Выбрать главу

О послеоктябрьском охлаждении Ленина к Зиновьеву можно только предполагать, ибо духовный мир человека, особенно унесенного навсегда в вечность, — загадочный и холодный космос; исследователям остается лишь до боли в глазах вглядываться в далекие звезды, многие из которых давно погасли, но светятся отраженным светом…

Зиновьев, при всей его известности, достаточно загадоч­ная фигура. Об этом тучноватом, рыхлом, с одышкой чело­веке говорили много лишь в "ленинское время". После смер­ти вождя Зиновьев как-то быстро сник, недаром меньше­вики называли его оруженосцем Ленина. Этот внешне флег­матичный вождь преображался, лишь когда выходил на три­буну. Зиновьев говорил всегда с огромным подъемом. Его сильный голос красивого, звонкого тембра доминировал над залом, над толпой, и, казалось, он создан для митинговых площадей. Как писал А.В.Луначарский, "Зиновьев не может в своих речах быть таким богатым, часто совершенно новы­ми точками зрения, как истинный вождь всей революции — Ленин; он, разумеется, уступает в партийной мощи, которая отличает Троцкого. Но за исключением этих двух ораторов Зиновьев не уступает никому" Заметим, что Зиновьев не терял этих качеств оратора, когда, допустим, выступал на немецком языке на конгрессе Коминтерна или на партейтаге в Германии. Но Зиновьев, хотя написал (и „наговорил") очень много, не может быть представлен как глубокий писа­тель и публицист.

Однако при всей бесцветности его книг, точнее, матери­алов к ним в работах Зиновьева содержатся порой довольно интересные наблюдения о вожде. В своих „Воспоминаниях" о жизни и деятельности В.И.Ленина Зиновьев пишет, что уже 25-летним будущий лидер русской революции „чув­ствует себя ответственным за все человечество, явно чув­ствует себя вождем (в лучшем смысле слова) рабочего клас­са и партии"… Автор воспоминаний воспроизводит очень интересное наблюдение: было ли ощущение у него, что Ле­нин призван к этой роли? Зиновьев отвечает на этот вопрос утвердительно: „Да, это было! Без этого он не стал бы Лени­ным…"

Воспоминания писались, когда Зиновьев давно прошел зенит своей политической карьеры, когда Сталин быстро набирал силу. В этом смысле интересны записи автора о смерти Ленина. Маркс умер окончательно тогда, заметил Зиновьев, когда умер его наследник — Энгельс „А вот с Лениным вышло иначе. После него не осталось Энгельса, но он и не умер вовсе… А в то же время во многом вышло хуже, нежели с Марксом". Немного позже Зиновьев просто проговаривается: „ошибка" завещания — неточно предста­вил себе, как будет все выглядеть без него…

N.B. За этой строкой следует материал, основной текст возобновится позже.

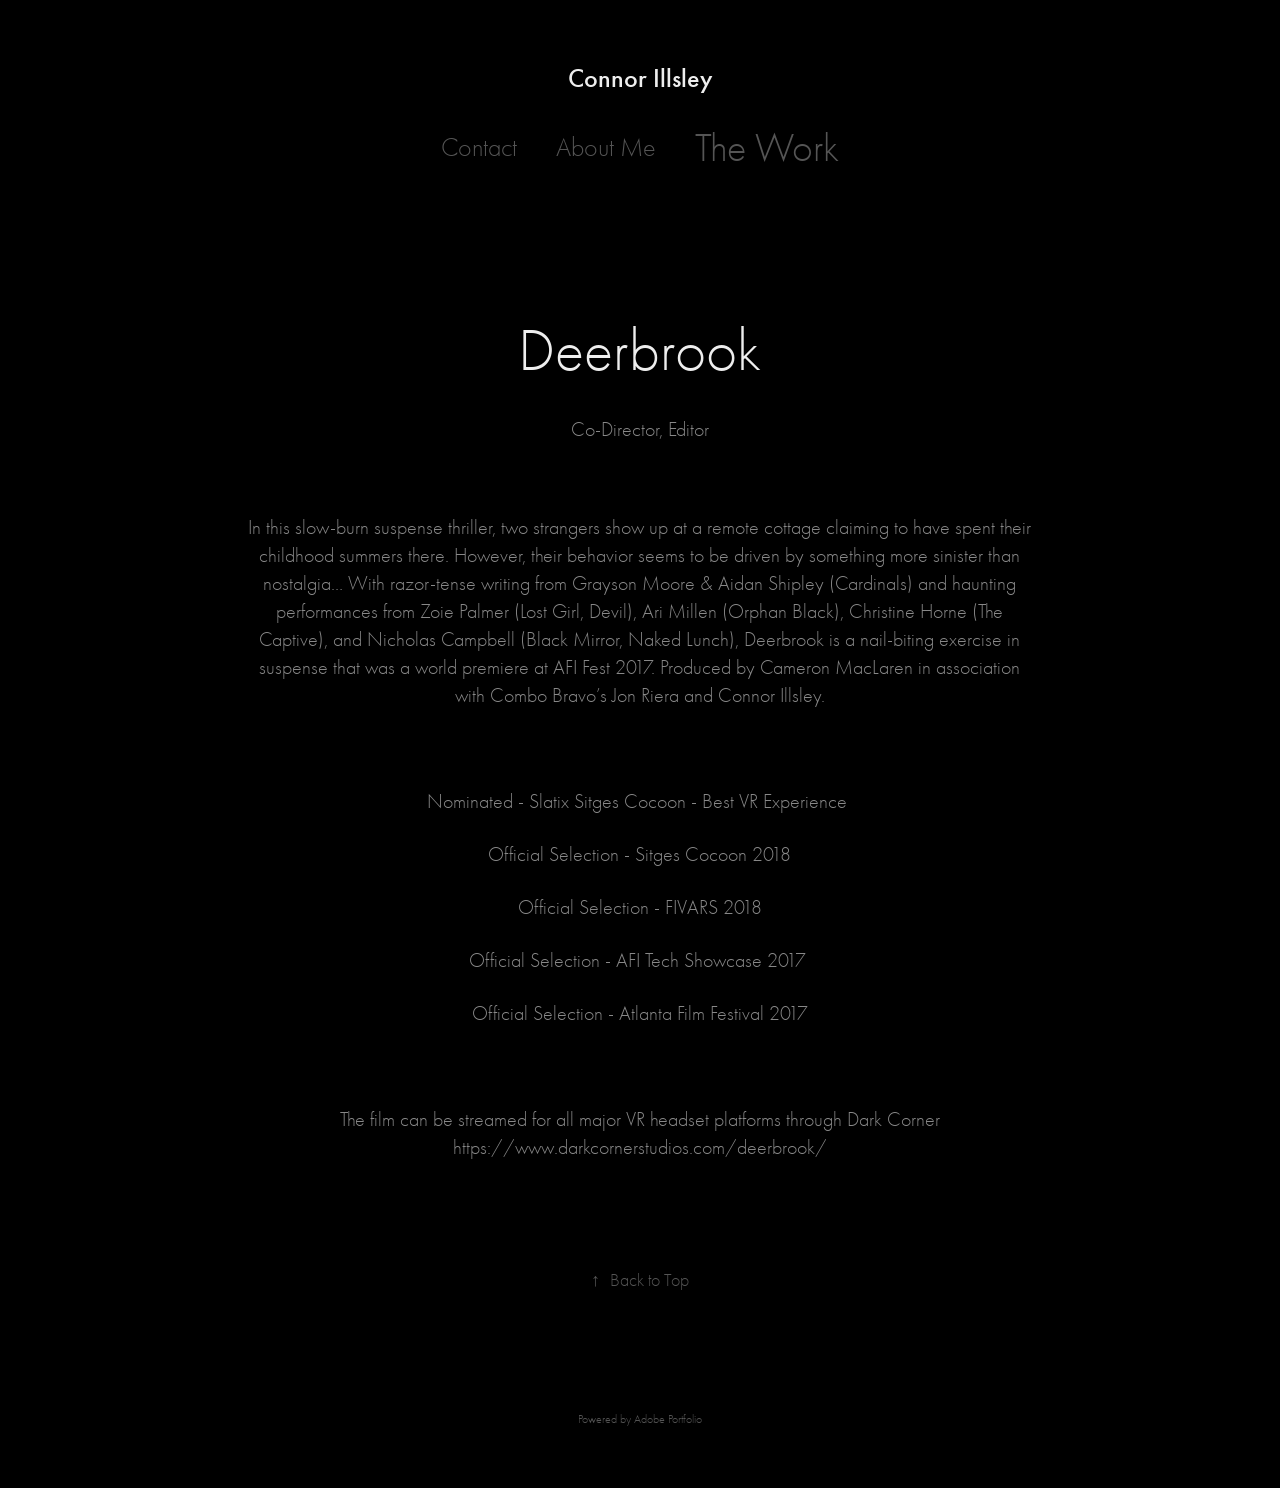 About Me (606, 148)
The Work (767, 148)
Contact (479, 148)
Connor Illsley (640, 78)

Здесь Зиновьев смело и прямо пишет (на него не похо­же), что Сталин не Энгельс и что „во многом вышло хуже". Думаю, оставляя на бумаге эти строки, Зиновьев (как Каме­нев, Троцкий, вероятно, Бухарин и некоторые другие) не мог себе простить, что они позволили захватить штурвал гигантского судна форменному пирату, который, монополи­зировав право на Ленина, быстро превратился в абсолютно­го диктатора. Зиновьев не мог забыть, что в 1917-м и позже он относился к Сталину снисходительно, просто как к пред­ставителю „нацменов". На менторские, покровительствен­ные замечания Зиновьева Сталин редко реагировал, пред­почитая отмалчиваться. Когда в „партверхушке" шли раз­говоры, обсуждения, кого из большевиков рекомендовать председателем создаваемого Интернационала, Зиновьев между делом заметил (а Сталина это больно укололо):

—   Нужен человек с европейской культурой, знанием языков…

Как мы знаем, первым председателем Коминтерна и стал сам Г.Е.Зиновьев… Он был страстным сторонником экс­порта российской революции в другие страны, особенно в Германию. Ленин соглашался с этой авантюрной страте­гией. В январе 1920 года вождь большевиков требовал:

—  Нужно ускорить освобождение Крыма, чтобы иметь вполне свободные руки, ибо гражданская война может за­ставить нас двинуться на запад на помощь коммунистам.

Когда проходил второй Конгресс Коммунистического Интернационала, начался знаменитый поход на Варшаву, предпринятый по инициативе Ленина. Зиновьев распорядил­ся разместить на сцене Большого театра, где заседала „миро­вая партия социалистической революции", огромную поли­тическую карту мира. Каждое утро делегаты с замиранием сердца следили за передвижением красных флажков по маршруту похода „красных" на Варшаву. Зиновьев не удер­живался от взволнованных комментариев, утверждая, что следующий, третий Конгресс Коминтерна „будем проводить в Берлине, а затем в Париже, Лондоне…".